Short Stories Come to the Kindle
On December 4, Motoko Rich reported in the New York Times about a partnership between Amazon and The Atlantic to bring short stories to the Kindle, Amazon’s e-reader. The first two stories appeared in the Amazon Kindle store last Monday. Written by Edna O’Brien and Christopher Buckley, each story sells for $3.99 and is readable exclusively on the Kindle. (As of this writing, both stories are featured in Amazon’s Kindle Exclusives store.) Another story by Curtis Sittenfeld will go on sale in January. So far, then, we have three well-known writers, but Amazon promises that two new stories “by both well-known and up-and-coming authors” will appear each month.
In considering what this means for what many have called the potential iTunes-for-short-fiction market, it’s important to balance considerations of cost, format, medium, and user preferences. First, $3.99 is far too high a price for one short story, even a 15,000-word piece of fiction like Christopher Buckley’s. An issue of Electric Literature, which contains five stories, can be purchased for $4.99 for Kindle, $9.95 in paperback. Prices for that magazine and a host of others, including this one, are even lower if you invest in a subscription, and new and used paperbacks can be had for similar prices. It may seem strange to debate the economics of a single short story, but that’s exactly what this new market does—place a dollar value on something that had heretofore been sold as part of a packaged product, whether a magazine or book-length collection. In so doing, it potentially reduces the thing, this digital bundle of words, leaving it prey to the kind of race-to-the-bottom price cuts that Walmart, Amazon, and Target are conducting over hardcover bestsellers.
If Rich’s NYT report is correct, the revenues are split between Amazon, The Atlantic, and the writers, each of whom received a four-figure fee—a generous amount for a short story in any publication. I brought up Electric Literature because that magazine has received much attention for its ability to leverage new media. I reached Andy Hunter, co-founder of EL, via e-mail, and he was similarly reticent about the new Amazon/Atlantic partnership, writing that The Atlantic will have to sell “at least a thousand copies of each simply to pay the writer. That’s a lot of stories for literary authors.”
But the authors do receive their fees and some exposure. The main loser, then, seems to be The Atlantic, who will be stuck paying four-figure fees to two writers a month, finding and editing the stories, and hoping that their partnership agreement contains some clause stipulating that Amazon must do a certain amount of promotion of the stories. (E-mails to Amazon PR and The Atlantic asking for comment went unreturned). Because without that institutional support from Amazon (say, by adding social-networking features or Facebook Connect on the Kindle and Amazon marketplace), without some way of featuring these stories prominently in the Kindle store, they’re guaranteed to sell in low amounts. There simply isn’t an established electronic market for short fiction—not even an iTunes store section or Amazon short-story bestseller list. Back to Hunter: “The Kindle audience, while increasingly robust, is composed primarily of readers of genre and nonfiction.
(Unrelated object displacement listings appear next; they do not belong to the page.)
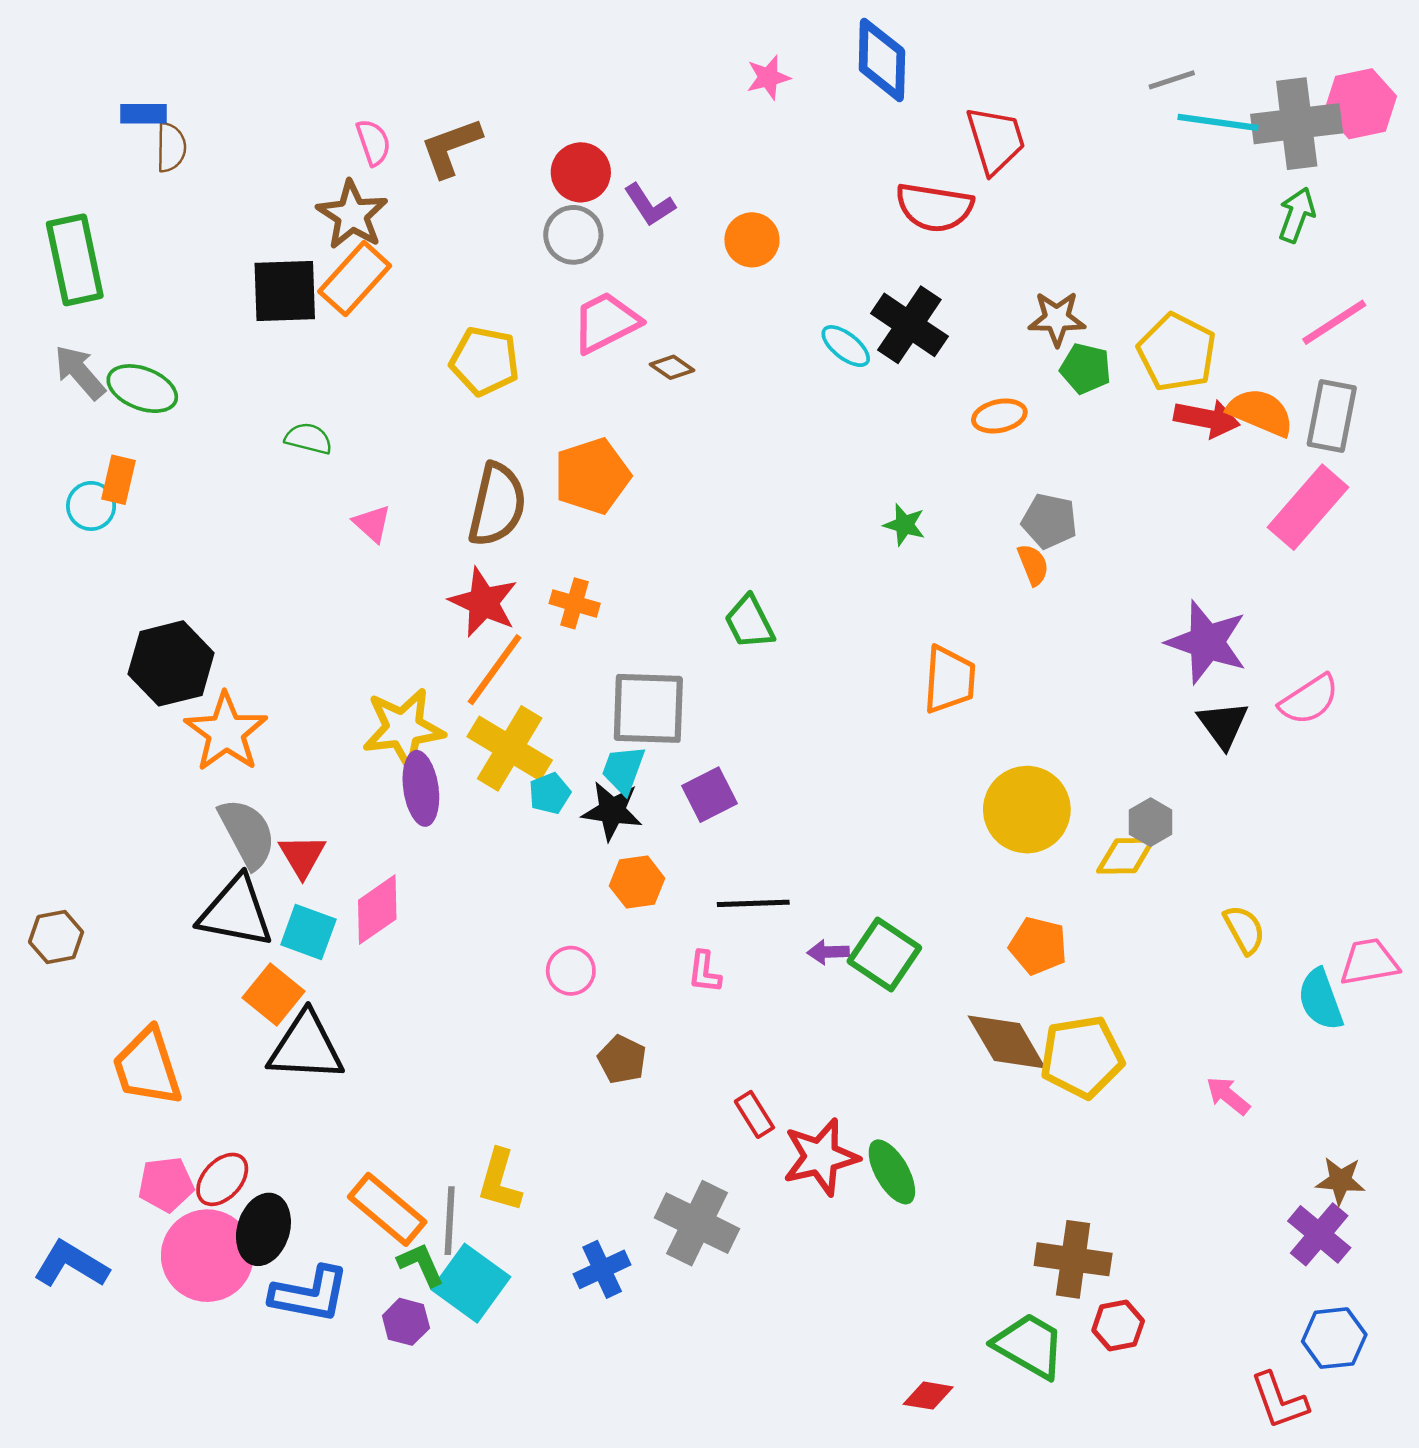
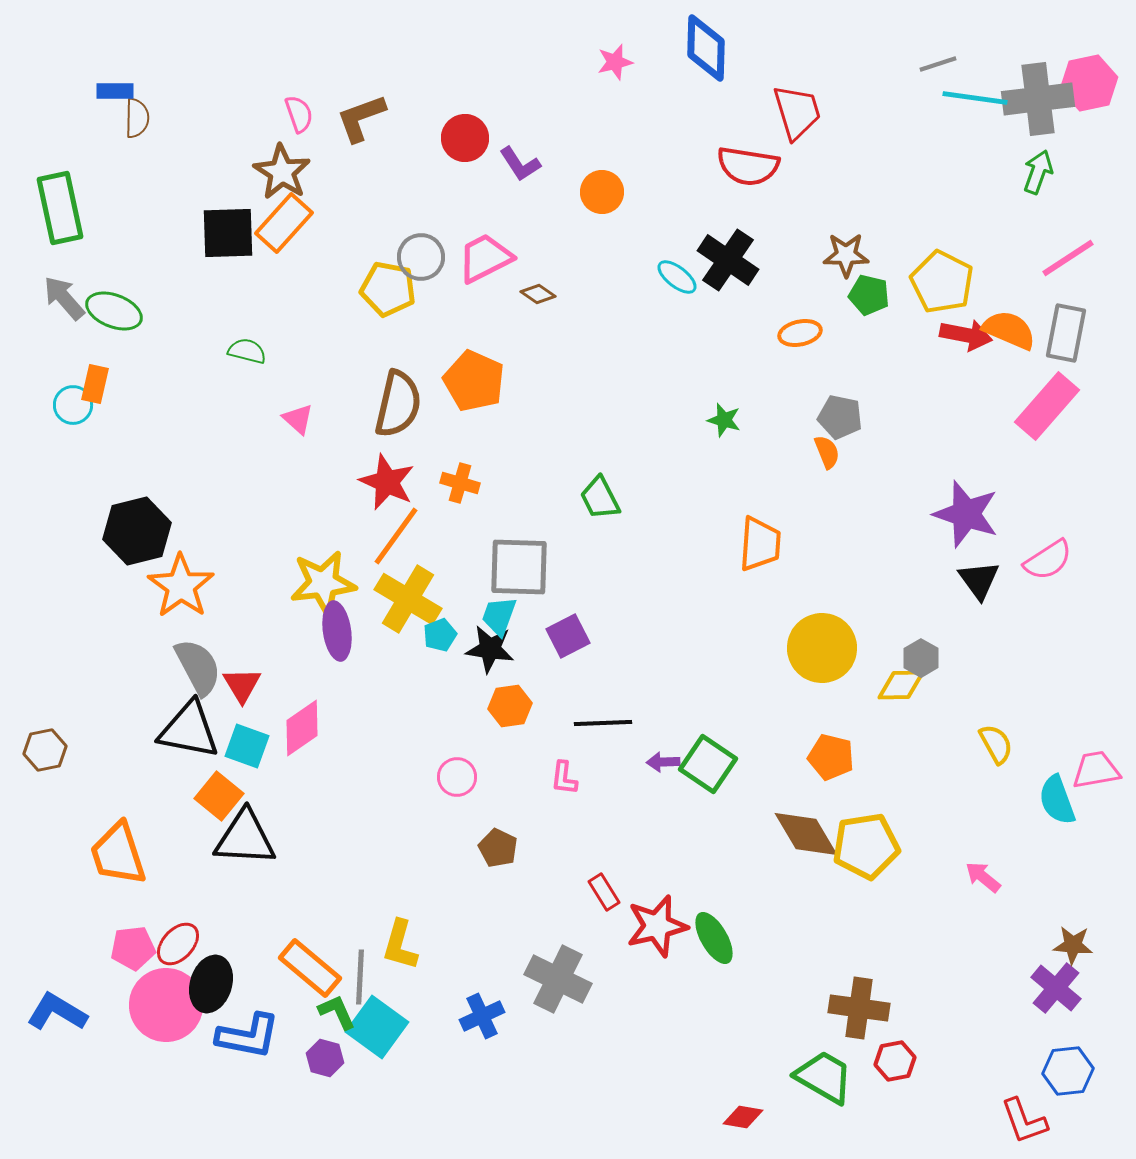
gray circle: (573, 235) -> (421, 257), moved
orange pentagon: (592, 476) -> (474, 381), turned -30

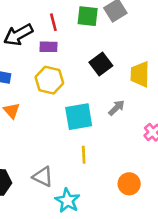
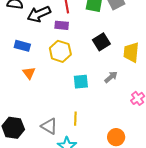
cyan square: (79, 117) -> (81, 82), size x0.7
yellow line: (84, 155) -> (75, 119), moved

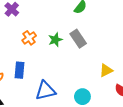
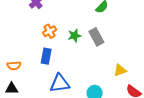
blue rectangle: (20, 70) -> (46, 56), moved

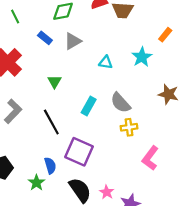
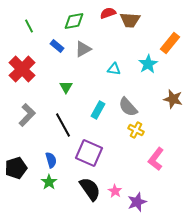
orange rectangle: (165, 35) -> (170, 43), size x1.5
yellow cross: (129, 127) -> (136, 130), turned 35
blue semicircle: (50, 166) -> (51, 160), moved

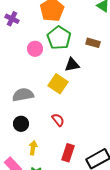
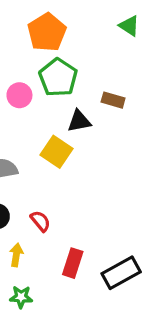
brown rectangle: (93, 43) -> (113, 100), moved
red semicircle: (58, 120) -> (40, 221), moved

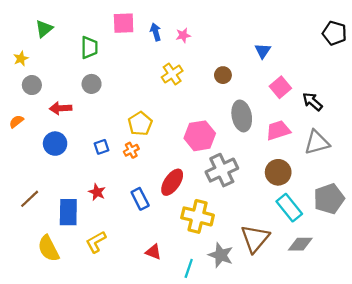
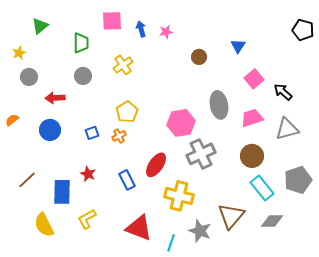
yellow cross: (172, 74) -> (123, 65), moved
brown circle: (223, 75) -> (199, 57), moved
orange semicircle: (16, 121) -> (12, 120), moved
red triangle: (153, 252) -> (139, 228), size x1.8

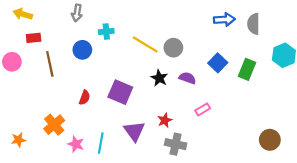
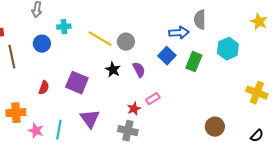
blue arrow: (224, 20) -> (179, 33), moved
purple semicircle: (187, 78) -> (139, 70), turned 42
red star: (165, 120) -> (134, 109), moved
orange cross: (54, 125) -> (16, 113), turned 36

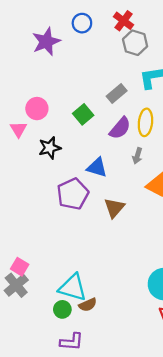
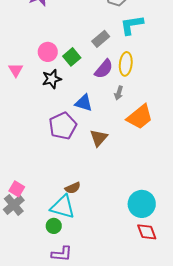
pink circle: (37, 109) -> (48, 52), moved
black star: (50, 148) -> (52, 79), moved
brown semicircle: (88, 305) -> (73, 188), moved

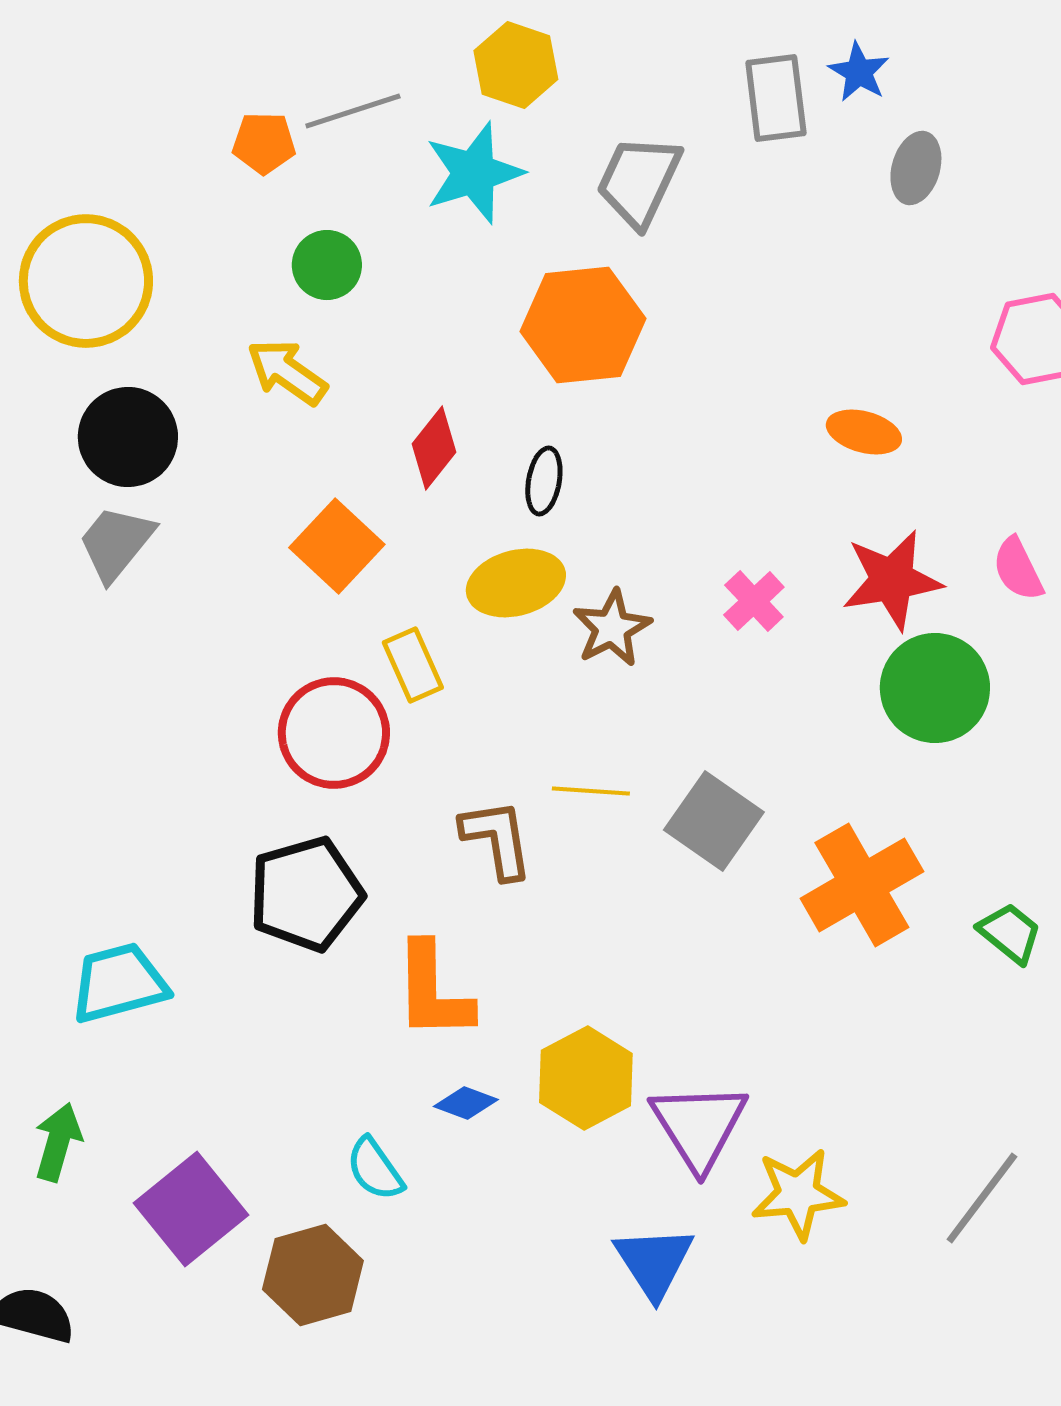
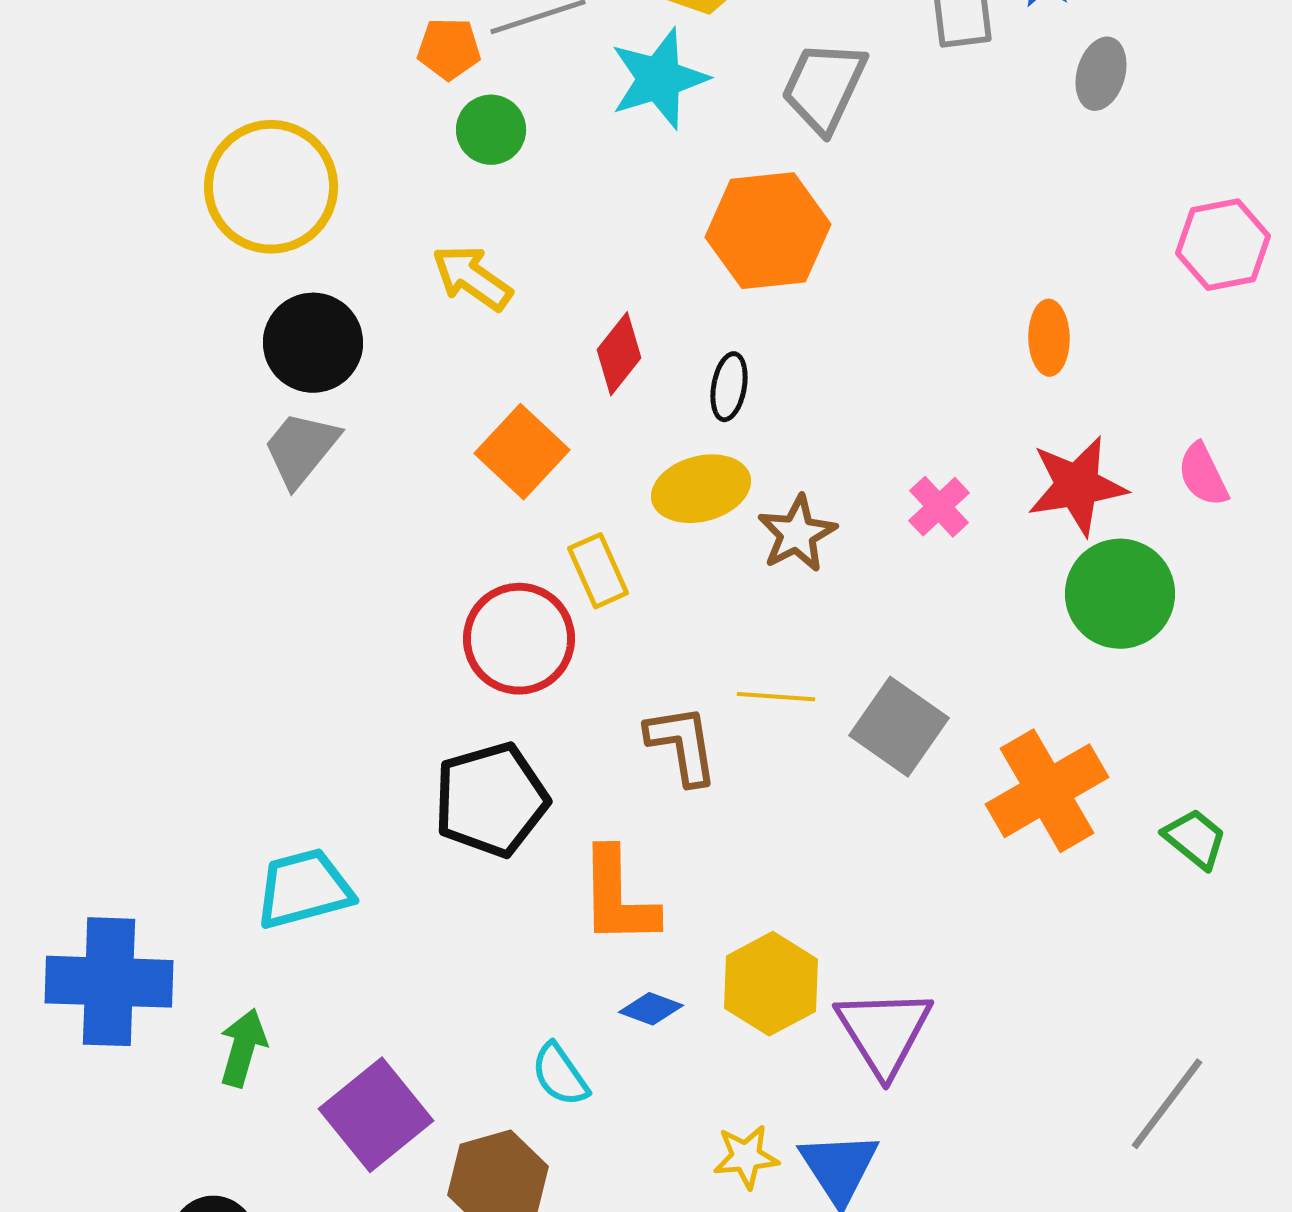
green circle: (327, 265) -> (491, 130), moved
orange ellipse: (864, 432) -> (1049, 338), turned 74
yellow star: (798, 1194) -> (746, 1157), moved, size x0.7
Literary readers are the most sentimental about books, and will likely be the last demographic to embrace e-readers.”
So these are the main challenges going forward. The Atlantic dropped fiction from its pages in 2005, save for an annual fiction issue, yet this recent move is being trumpeted as a way of reaching more fiction readers. It’s not. The Kindle market is certainly growing, but The Atlantic has ~400,000 readers, and far more of them would read fiction in the physical magazine than that published exclusively for one e-reader under The Atlantic imprimatur. Ted Genoways, the editor here at VQR, said much the same, writing in an e-mail, “Will they be able to convince a half million people to buy fiction on their Kindle? I doubt it. So, this looks like making fiction more widely available, but, in reality, it’s dramatically curtailing its potential audience.”
But this kind of experimentation is important, and it should be welcomed, despite its obvious shortcomings. It’s something embraced here at VQR, as with the recent serialization of Jason Motlagh’s 19,000-word investigatory report on the Mumbai terror attacks. To figure out a way forward in publishing—whether short stories, books, magazines, or newspapers—will take some risks and false starts, and not everyone will agree on the definition of success. For this partnership to work, The Atlantic will have to promote heavily its writers to both its print and burgeoning online audiences, and if it is planning on making money off of stories by new writers—a goodhearted pledge that many publications make but don’t always fulfill—it will take an even greater effort. The electronic short story market, with the proper social networking, software, and promotional tools built up around it, could be a great way for unestablished writers to develop an audience, especially if they come endorsed by an established magazine or journal. For now, however, simply throwing up a new online store and calling it the iTunes/Hulu/Netflix of [choose your embattled industry] is not enough.
Correction
The following sentence originally appeared in this article: “But the authors do receive their fees and some exposure, though Amazon retains electronic rights to the story, meaning it can’t be included in the e-book version of a future collection.” The exclusivity agreement between The Atlantic and Amazon is not actually that broad, so everything following “some exposure” has been deleted. We regret the error.